Start of Block
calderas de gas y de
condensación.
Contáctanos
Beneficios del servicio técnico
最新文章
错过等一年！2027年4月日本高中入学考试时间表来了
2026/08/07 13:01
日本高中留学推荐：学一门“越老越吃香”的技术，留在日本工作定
End of Block
Start of Block
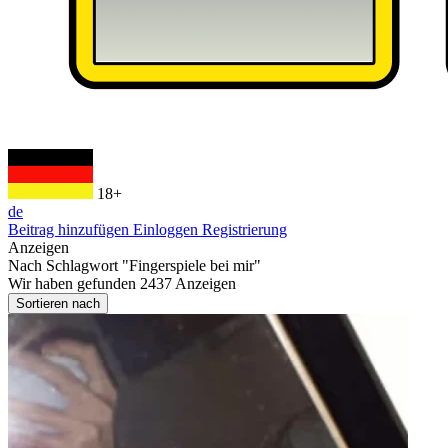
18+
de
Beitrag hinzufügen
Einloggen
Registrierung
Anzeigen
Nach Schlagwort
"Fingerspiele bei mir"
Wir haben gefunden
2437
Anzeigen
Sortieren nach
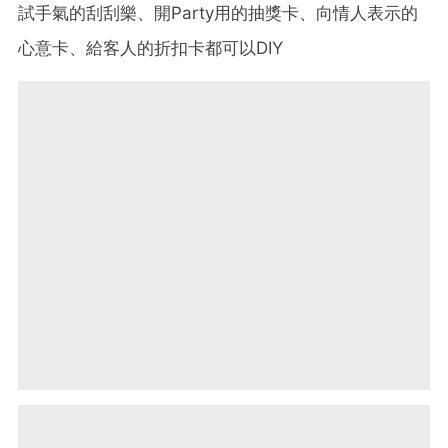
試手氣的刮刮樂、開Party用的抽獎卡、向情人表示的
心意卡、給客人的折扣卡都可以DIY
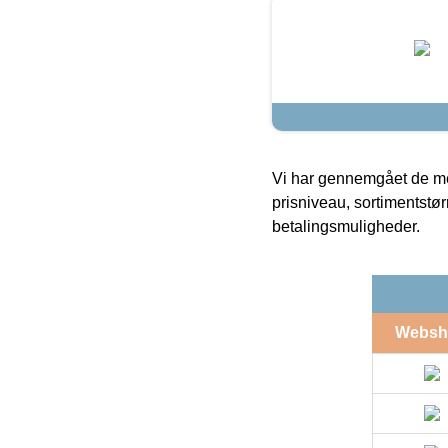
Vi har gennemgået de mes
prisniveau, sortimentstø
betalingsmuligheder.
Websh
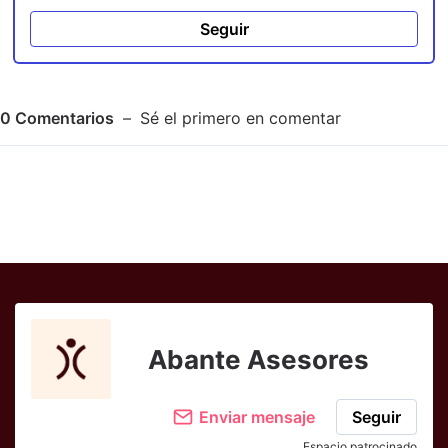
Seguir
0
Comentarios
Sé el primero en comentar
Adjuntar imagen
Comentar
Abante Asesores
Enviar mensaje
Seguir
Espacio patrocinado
End of Block
Activity:
Using the data above, extract exactly the lines from the one that holds "Sé el primero en comentar" to the one that holds "Espacio patrocinado", both ends included, and no others.

Exercise response:
Sé el primero en comentar
Adjuntar imagen
Comentar
Abante Asesores
Enviar mensaje
Seguir
Espacio patrocinado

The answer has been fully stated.